■ **Work to complete**
A verbatim printing of the entries that follow is needed; pictures must not appear in it.

■ **Records to process**
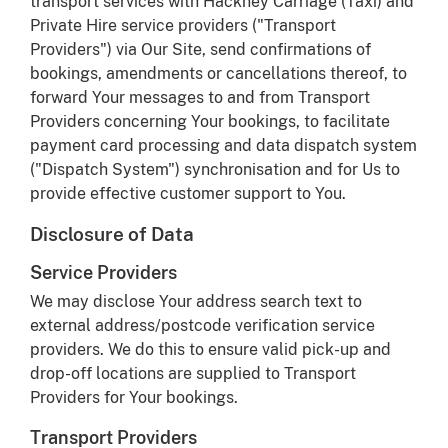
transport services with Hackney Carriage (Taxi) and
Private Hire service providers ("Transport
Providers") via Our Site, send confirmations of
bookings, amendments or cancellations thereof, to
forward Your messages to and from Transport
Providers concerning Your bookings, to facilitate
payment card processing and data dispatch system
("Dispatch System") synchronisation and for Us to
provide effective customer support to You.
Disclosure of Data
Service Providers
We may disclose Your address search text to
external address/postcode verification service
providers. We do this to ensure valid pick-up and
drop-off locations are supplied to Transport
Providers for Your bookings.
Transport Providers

■ **Expected output**
transport services with Hackney Carriage (Taxi) and
Private Hire service providers ("Transport
Providers") via Our Site, send confirmations of
bookings, amendments or cancellations thereof, to
forward Your messages to and from Transport
Providers concerning Your bookings, to facilitate
payment card processing and data dispatch system
("Dispatch System") synchronisation and for Us to
provide effective customer support to You.
Disclosure of Data
Service Providers
We may disclose Your address search text to
external address/postcode verification service
providers. We do this to ensure valid pick-up and
drop-off locations are supplied to Transport
Providers for Your bookings.
Transport Providers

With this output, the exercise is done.